Probability and Mathematical Physics Seminar
Some free boundary problems arising from branching Brownian motion with selection
Speaker: Jim Nolen, Duke University
Location: Warren Weaver Hall 512
Date: Friday, April 5, 2019, 11 a.m.
I will explain some current work on a stochastic interacting particle system, branching Brownian motion with selection, and its hydrodynamic limit, which is a free boundary PDE problem. At each branch event in the branching Brownian motion, a particle is removed from the system according to a fitness function, so that the total number of particles, N, is preserved. It is interesting to understand how this selection process effects the evolution of the ensemble of particles. De Masi, Ferrari, Presutti, Soprano-Loto recently showed that in one space dimension, when the left-most particle is always selected, then as N grows the particle system converges to the solution of a certain parabolic free boundary problem which has traveling wave solutions -- this scenario corresponds to a fitness function which is monotone. In joint work with Julien Berestycki, Éric Brunet, Sarah Penington, we study this problem in higher dimensions with a fitness function that has compact level sets.
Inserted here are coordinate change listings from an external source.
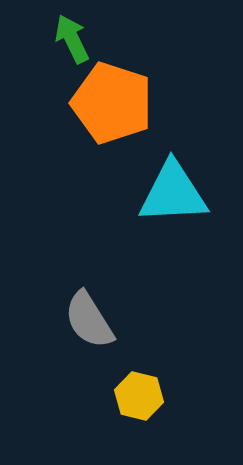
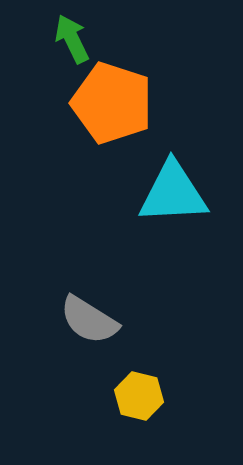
gray semicircle: rotated 26 degrees counterclockwise
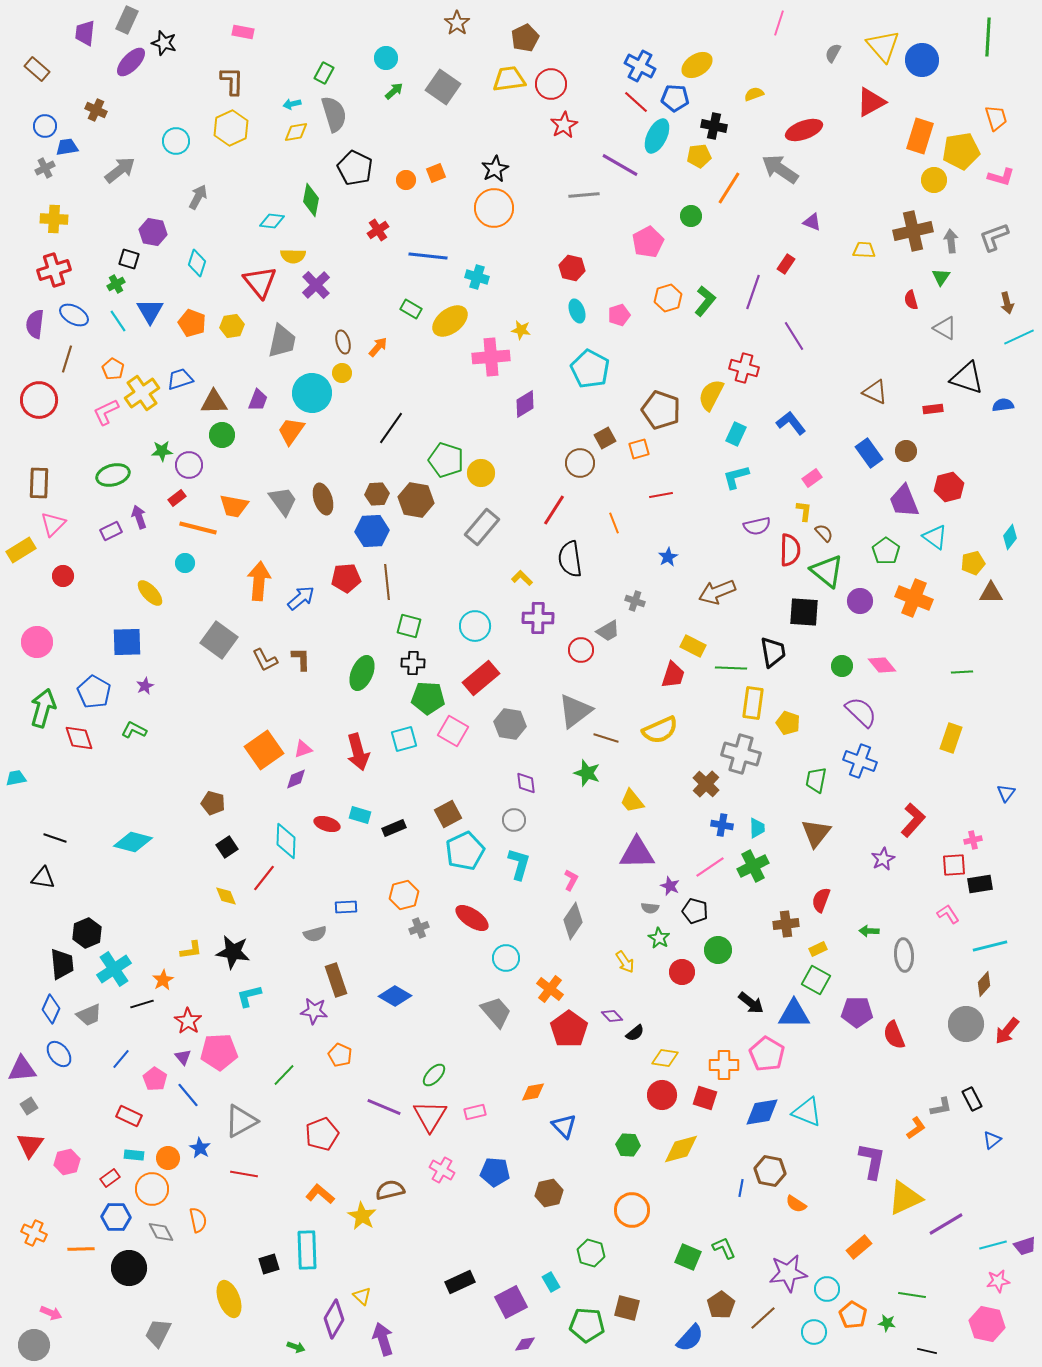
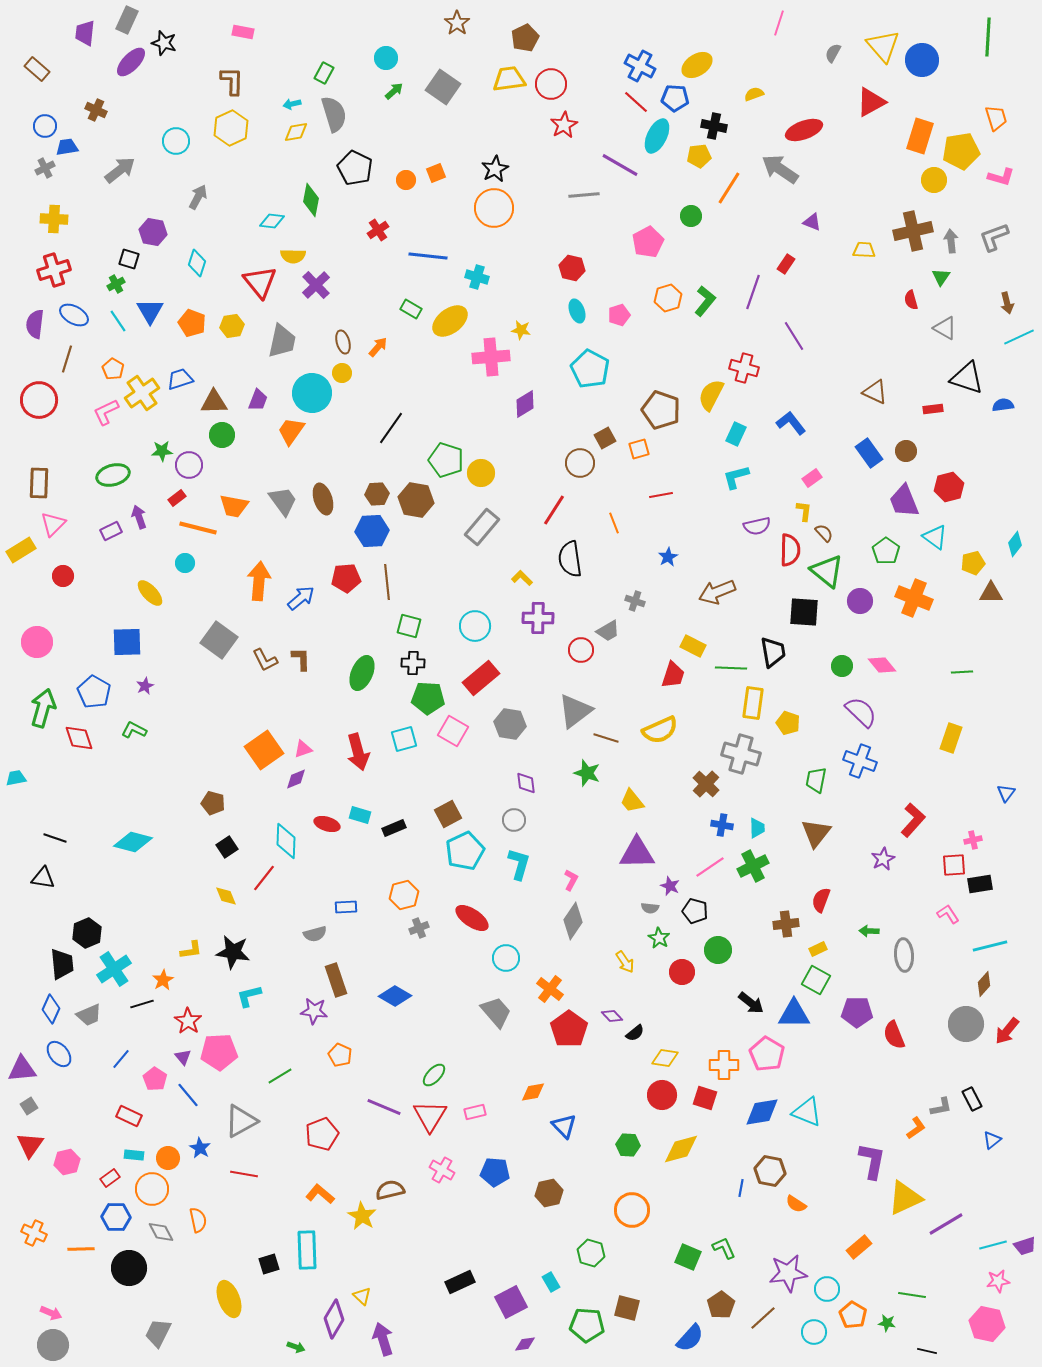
cyan diamond at (1010, 537): moved 5 px right, 7 px down
green line at (284, 1075): moved 4 px left, 1 px down; rotated 15 degrees clockwise
gray circle at (34, 1345): moved 19 px right
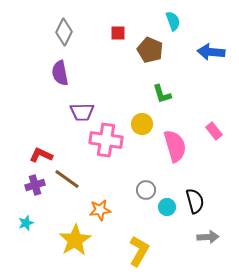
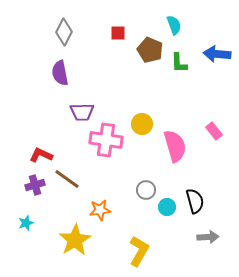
cyan semicircle: moved 1 px right, 4 px down
blue arrow: moved 6 px right, 2 px down
green L-shape: moved 17 px right, 31 px up; rotated 15 degrees clockwise
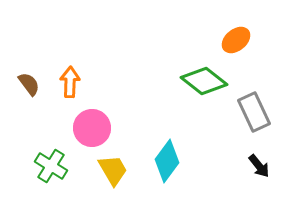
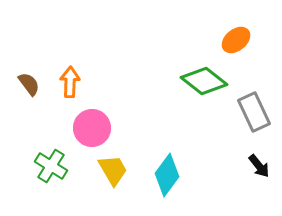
cyan diamond: moved 14 px down
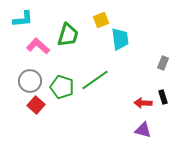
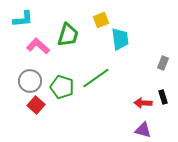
green line: moved 1 px right, 2 px up
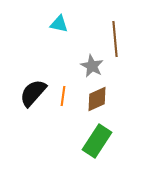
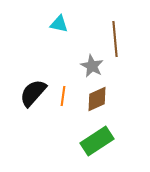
green rectangle: rotated 24 degrees clockwise
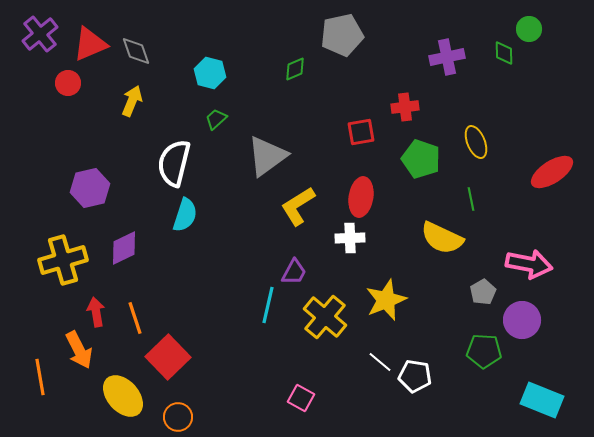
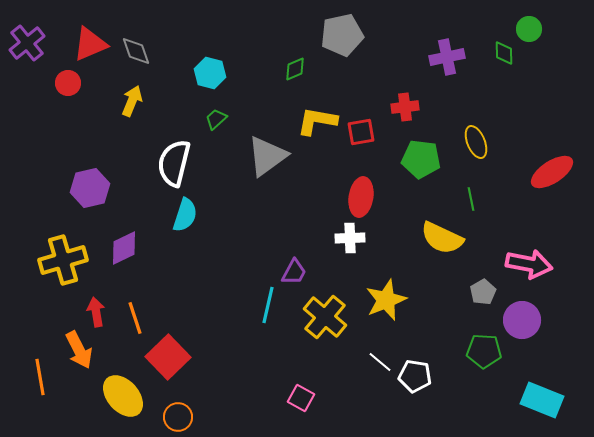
purple cross at (40, 34): moved 13 px left, 9 px down
green pentagon at (421, 159): rotated 12 degrees counterclockwise
yellow L-shape at (298, 206): moved 19 px right, 85 px up; rotated 42 degrees clockwise
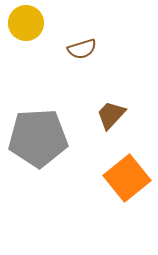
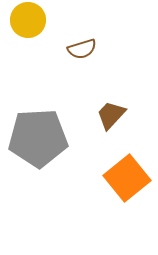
yellow circle: moved 2 px right, 3 px up
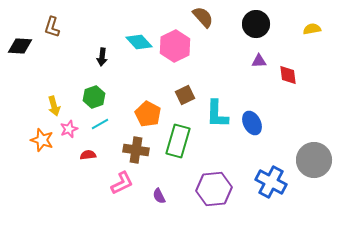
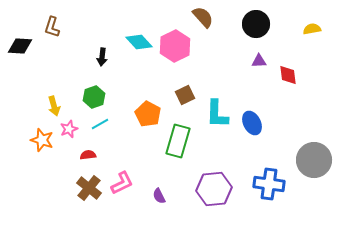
brown cross: moved 47 px left, 38 px down; rotated 30 degrees clockwise
blue cross: moved 2 px left, 2 px down; rotated 20 degrees counterclockwise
The hydrodynamic limit (large N limit) is also a parabolic free boundary problem, related to the parabolic obstacle problem. The solution of this PDE problem converges, in the large time limit, to an eigenfunction of the laplacian. With Erin Beckman, we also study the problem in 1-d with non-monotone fitness, which leads to a kind of pulsating traveling wave behavior and a metastability phenomenon depending on the fitness function.